» YOUR TASK
Locate "Gestora de Fondos de Inversión" in the data below, then output the line it is on and all following lines through the last, word for word. Skip any pictures.

» SUPPLIED RECORDS
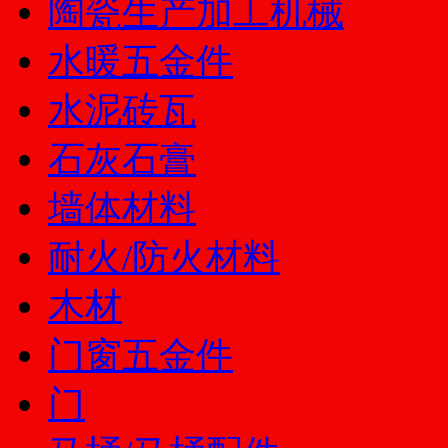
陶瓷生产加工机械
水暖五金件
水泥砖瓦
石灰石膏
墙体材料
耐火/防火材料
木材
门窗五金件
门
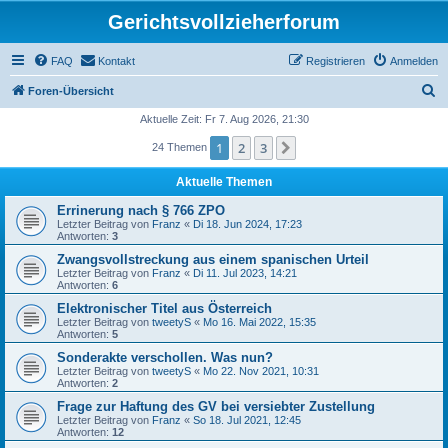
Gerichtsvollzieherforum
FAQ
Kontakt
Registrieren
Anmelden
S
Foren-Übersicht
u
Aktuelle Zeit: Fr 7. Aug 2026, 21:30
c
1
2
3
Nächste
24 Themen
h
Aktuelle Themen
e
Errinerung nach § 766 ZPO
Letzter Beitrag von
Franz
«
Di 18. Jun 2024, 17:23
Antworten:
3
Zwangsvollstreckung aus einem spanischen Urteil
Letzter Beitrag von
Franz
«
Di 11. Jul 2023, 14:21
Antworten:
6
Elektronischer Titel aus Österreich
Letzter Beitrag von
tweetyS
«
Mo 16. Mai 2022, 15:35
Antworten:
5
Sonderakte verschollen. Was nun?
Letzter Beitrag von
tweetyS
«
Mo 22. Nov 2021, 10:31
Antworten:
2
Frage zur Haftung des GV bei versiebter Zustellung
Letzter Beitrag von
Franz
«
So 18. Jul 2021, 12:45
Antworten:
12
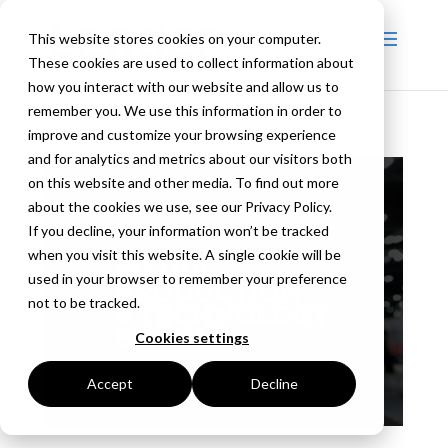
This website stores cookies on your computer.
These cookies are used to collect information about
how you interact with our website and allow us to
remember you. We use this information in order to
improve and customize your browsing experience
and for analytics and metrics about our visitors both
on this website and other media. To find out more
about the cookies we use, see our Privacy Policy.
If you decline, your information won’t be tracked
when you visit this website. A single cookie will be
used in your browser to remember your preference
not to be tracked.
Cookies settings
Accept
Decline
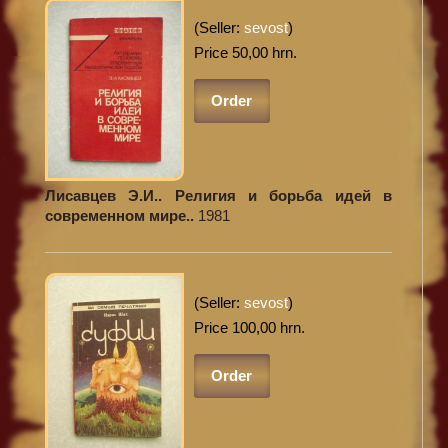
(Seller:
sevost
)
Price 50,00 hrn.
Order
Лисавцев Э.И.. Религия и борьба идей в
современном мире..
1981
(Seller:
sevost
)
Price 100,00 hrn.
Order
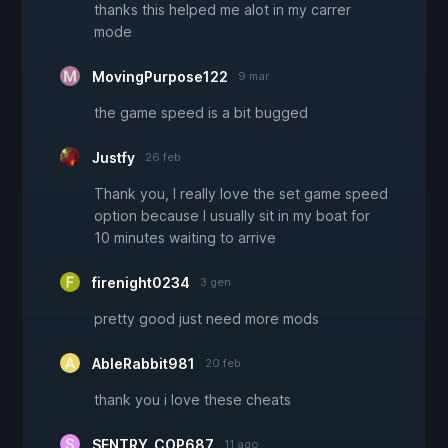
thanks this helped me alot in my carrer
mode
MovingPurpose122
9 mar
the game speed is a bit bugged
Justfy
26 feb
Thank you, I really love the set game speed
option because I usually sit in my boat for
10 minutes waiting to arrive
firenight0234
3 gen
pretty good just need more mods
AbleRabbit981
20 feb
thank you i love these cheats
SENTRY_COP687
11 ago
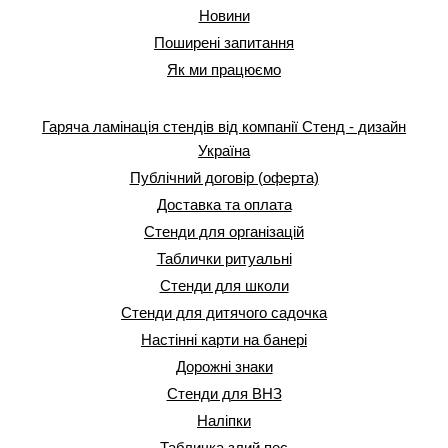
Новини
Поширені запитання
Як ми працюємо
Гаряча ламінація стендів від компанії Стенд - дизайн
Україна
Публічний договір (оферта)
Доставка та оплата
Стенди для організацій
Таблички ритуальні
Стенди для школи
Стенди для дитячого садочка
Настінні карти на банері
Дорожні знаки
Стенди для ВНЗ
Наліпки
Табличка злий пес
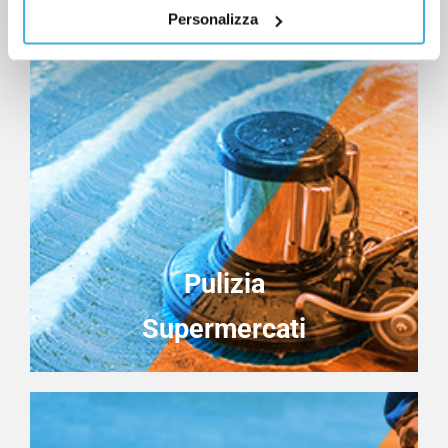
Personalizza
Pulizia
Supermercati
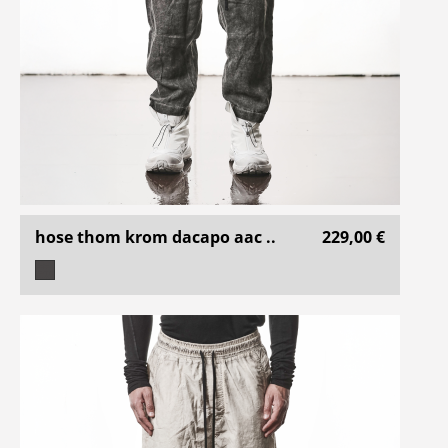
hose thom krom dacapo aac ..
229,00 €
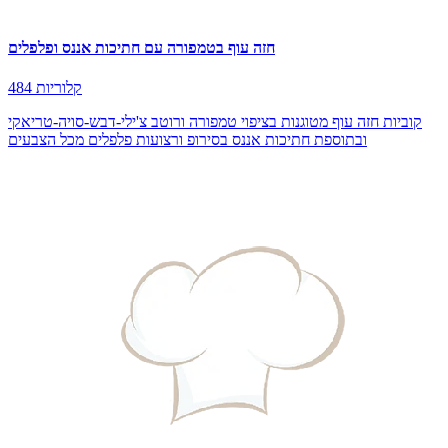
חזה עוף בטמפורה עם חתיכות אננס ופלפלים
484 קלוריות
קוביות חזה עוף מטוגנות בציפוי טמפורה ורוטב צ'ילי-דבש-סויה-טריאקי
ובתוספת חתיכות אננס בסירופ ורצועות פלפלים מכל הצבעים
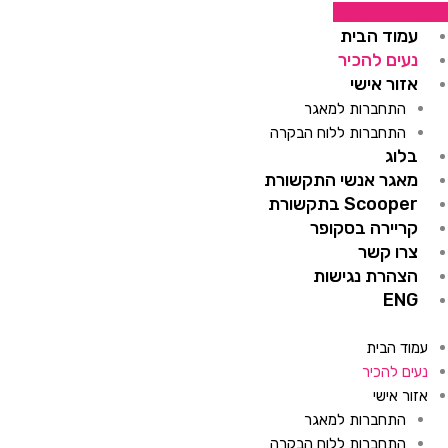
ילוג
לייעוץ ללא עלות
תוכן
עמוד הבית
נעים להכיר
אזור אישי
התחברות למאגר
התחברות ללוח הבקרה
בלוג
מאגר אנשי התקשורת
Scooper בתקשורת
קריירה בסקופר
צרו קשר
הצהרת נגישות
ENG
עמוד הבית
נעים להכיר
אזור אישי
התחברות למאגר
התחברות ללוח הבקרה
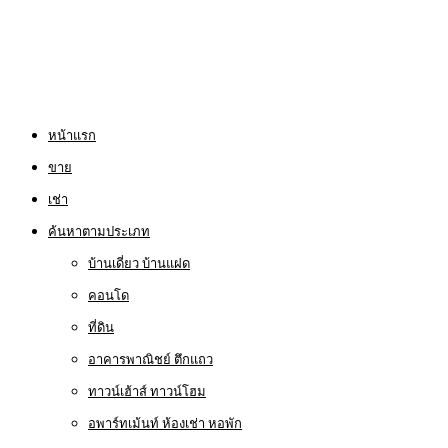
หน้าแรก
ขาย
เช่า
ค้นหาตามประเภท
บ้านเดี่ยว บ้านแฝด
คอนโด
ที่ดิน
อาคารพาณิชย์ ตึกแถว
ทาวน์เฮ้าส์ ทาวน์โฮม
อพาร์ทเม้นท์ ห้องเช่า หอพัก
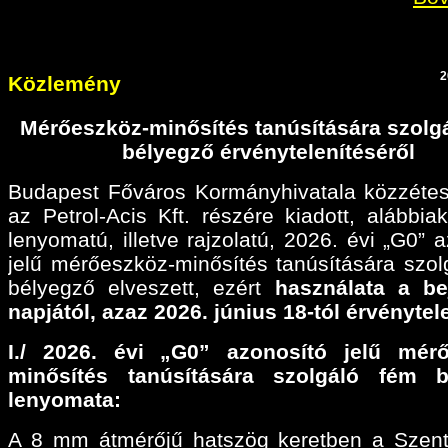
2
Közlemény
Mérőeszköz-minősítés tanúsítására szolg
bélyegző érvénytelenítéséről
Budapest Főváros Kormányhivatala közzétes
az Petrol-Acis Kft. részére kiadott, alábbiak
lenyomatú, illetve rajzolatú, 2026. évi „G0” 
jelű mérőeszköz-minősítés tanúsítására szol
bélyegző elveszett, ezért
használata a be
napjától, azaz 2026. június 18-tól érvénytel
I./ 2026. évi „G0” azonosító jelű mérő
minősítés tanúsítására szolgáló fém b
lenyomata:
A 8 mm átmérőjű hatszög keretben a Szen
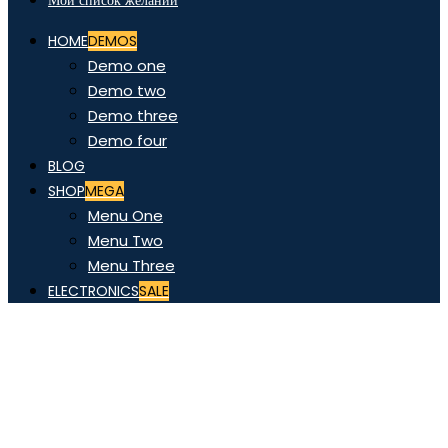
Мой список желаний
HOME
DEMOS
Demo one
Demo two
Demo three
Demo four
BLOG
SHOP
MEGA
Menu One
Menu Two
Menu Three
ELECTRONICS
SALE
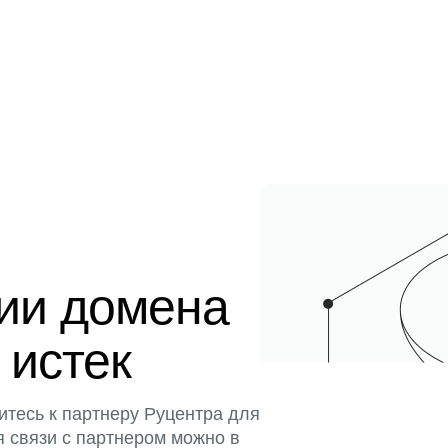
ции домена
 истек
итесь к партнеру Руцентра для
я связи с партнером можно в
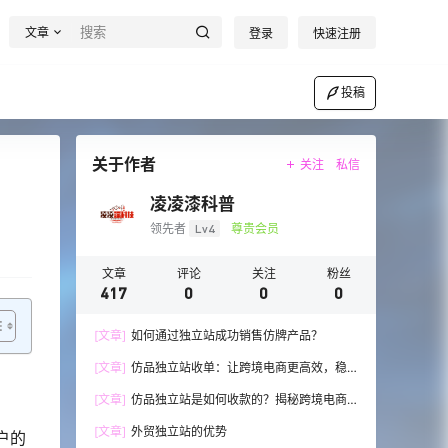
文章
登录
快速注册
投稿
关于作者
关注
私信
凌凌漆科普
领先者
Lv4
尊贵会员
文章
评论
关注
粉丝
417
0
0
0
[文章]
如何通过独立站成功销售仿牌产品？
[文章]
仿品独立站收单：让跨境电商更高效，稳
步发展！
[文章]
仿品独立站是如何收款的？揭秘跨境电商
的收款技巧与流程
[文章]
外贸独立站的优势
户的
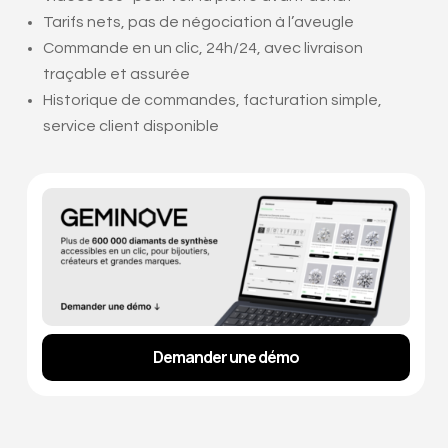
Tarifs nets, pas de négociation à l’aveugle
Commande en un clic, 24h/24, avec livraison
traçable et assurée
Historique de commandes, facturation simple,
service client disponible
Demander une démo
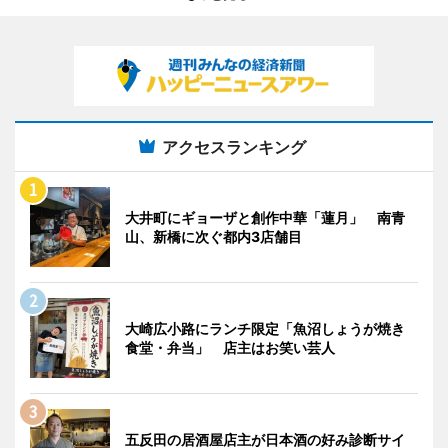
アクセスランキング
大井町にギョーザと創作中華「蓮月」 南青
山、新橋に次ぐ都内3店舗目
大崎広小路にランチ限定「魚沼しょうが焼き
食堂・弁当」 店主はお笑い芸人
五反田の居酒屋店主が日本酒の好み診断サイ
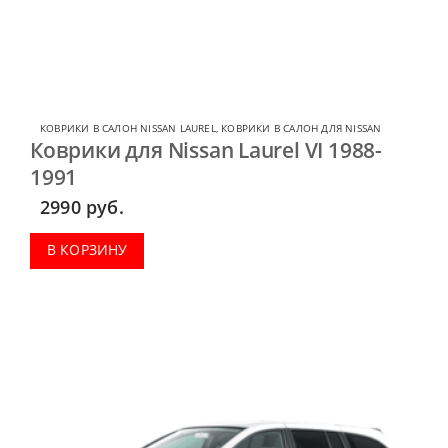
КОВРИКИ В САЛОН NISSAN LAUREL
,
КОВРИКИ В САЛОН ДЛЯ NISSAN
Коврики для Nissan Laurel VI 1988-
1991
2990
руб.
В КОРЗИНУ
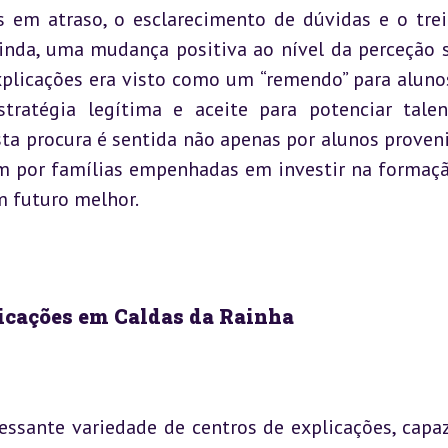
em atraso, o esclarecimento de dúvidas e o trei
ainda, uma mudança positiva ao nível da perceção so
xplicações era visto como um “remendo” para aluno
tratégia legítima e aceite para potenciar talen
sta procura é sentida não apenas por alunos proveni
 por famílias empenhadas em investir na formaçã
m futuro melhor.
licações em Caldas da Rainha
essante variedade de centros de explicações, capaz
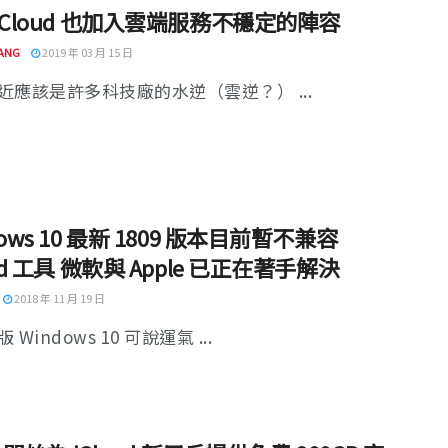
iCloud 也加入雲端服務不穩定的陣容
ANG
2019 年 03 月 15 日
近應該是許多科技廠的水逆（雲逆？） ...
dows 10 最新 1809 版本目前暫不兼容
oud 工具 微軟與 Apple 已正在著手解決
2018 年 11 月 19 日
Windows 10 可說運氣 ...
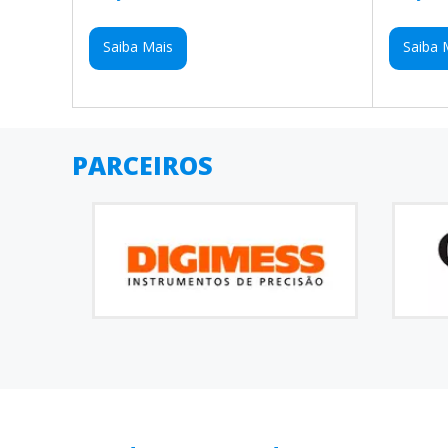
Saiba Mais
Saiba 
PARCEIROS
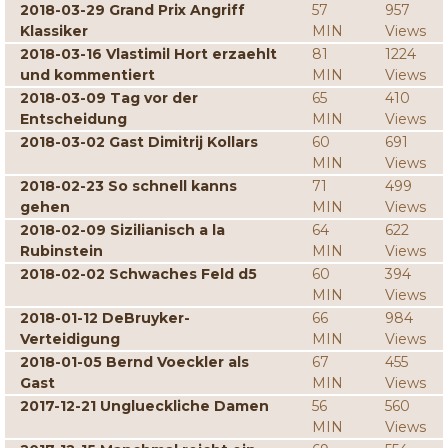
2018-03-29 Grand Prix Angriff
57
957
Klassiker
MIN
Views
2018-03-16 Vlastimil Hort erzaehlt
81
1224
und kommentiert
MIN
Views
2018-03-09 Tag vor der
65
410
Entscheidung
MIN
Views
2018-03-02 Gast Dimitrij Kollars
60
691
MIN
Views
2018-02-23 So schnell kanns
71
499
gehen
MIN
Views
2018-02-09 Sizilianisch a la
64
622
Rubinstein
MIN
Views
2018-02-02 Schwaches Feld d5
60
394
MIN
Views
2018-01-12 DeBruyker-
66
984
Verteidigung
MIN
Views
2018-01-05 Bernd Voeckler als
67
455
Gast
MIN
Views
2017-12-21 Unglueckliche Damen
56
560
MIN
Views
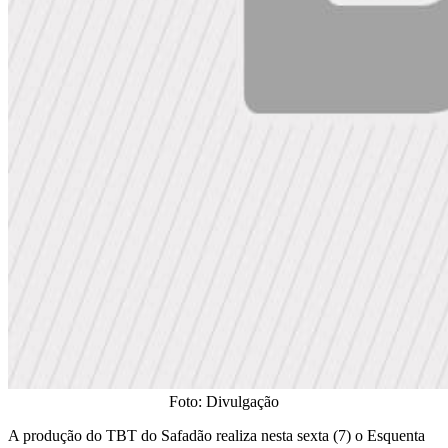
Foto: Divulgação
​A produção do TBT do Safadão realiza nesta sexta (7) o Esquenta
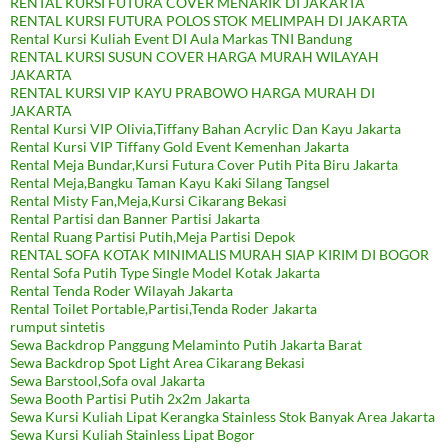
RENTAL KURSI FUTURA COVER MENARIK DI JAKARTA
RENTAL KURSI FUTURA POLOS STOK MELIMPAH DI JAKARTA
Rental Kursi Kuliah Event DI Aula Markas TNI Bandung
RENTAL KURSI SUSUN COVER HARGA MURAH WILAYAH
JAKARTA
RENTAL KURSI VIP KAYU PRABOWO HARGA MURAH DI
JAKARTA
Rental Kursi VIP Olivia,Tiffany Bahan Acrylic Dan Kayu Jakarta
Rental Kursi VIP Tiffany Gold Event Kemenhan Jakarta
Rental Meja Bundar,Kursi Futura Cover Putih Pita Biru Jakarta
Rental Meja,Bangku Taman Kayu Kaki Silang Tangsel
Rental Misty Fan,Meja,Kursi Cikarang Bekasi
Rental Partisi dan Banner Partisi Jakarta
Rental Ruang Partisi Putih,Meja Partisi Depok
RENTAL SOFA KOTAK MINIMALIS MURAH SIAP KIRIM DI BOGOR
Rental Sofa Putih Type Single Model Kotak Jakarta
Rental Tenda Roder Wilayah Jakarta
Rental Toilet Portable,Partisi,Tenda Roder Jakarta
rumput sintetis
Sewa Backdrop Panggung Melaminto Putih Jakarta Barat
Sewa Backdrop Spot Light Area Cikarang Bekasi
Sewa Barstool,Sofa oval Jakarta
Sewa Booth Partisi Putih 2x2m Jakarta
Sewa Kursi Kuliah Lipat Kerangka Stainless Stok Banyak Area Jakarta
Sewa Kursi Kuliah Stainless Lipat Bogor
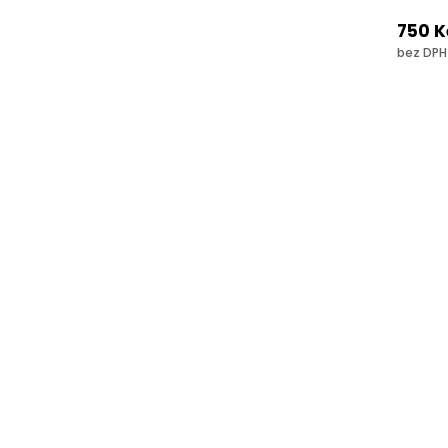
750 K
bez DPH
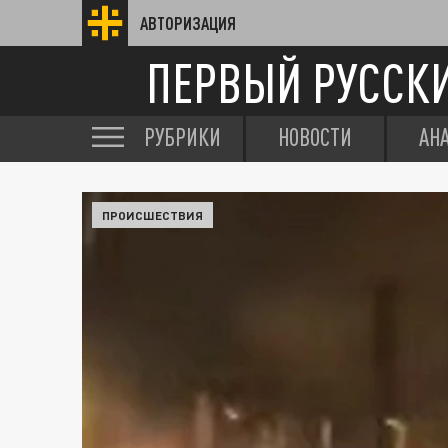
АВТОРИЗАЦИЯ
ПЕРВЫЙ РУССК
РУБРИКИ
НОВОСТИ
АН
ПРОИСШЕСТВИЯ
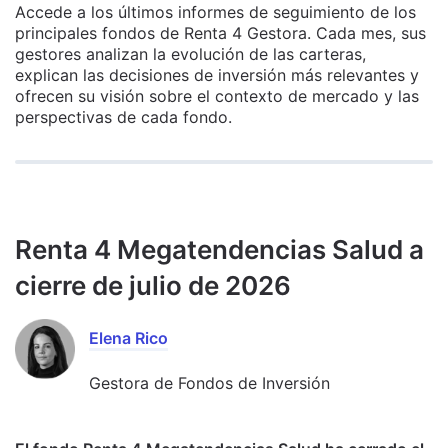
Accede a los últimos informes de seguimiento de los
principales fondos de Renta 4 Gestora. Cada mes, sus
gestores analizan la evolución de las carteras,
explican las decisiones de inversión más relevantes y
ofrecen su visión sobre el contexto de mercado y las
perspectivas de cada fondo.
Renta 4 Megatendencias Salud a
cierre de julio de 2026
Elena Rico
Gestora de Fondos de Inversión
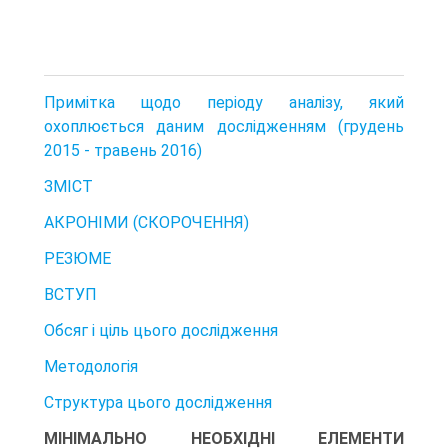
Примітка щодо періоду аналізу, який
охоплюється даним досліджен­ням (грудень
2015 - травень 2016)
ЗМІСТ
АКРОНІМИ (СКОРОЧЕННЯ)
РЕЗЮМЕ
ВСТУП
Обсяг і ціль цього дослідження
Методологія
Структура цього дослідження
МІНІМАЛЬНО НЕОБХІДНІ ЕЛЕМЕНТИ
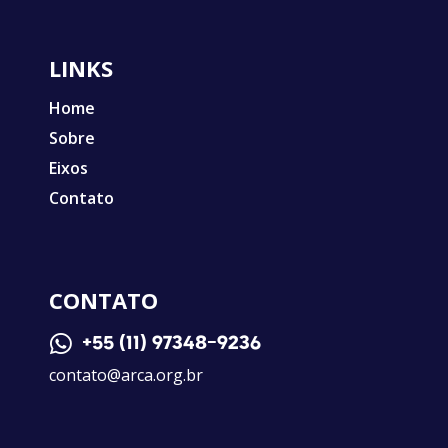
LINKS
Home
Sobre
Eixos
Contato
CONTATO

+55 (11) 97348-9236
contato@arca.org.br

» ANSWER BELOW
Gestora de Fondos de Inversión
Примітка щодо періоду аналізу, який
охоплюється даним досліджен­ням (грудень
2015 - травень 2016)
ЗМІСТ
АКРОНІМИ (СКОРОЧЕННЯ)
РЕЗЮМЕ
ВСТУП
Обсяг і ціль цього дослідження
Методологія
Структура цього дослідження
МІНІМАЛЬНО НЕОБХІДНІ ЕЛЕМЕНТИ
LINKS
Home
Sobre
Eixos
Contato
CONTATO

+55 (11) 97348-9236
contato@arca.org.br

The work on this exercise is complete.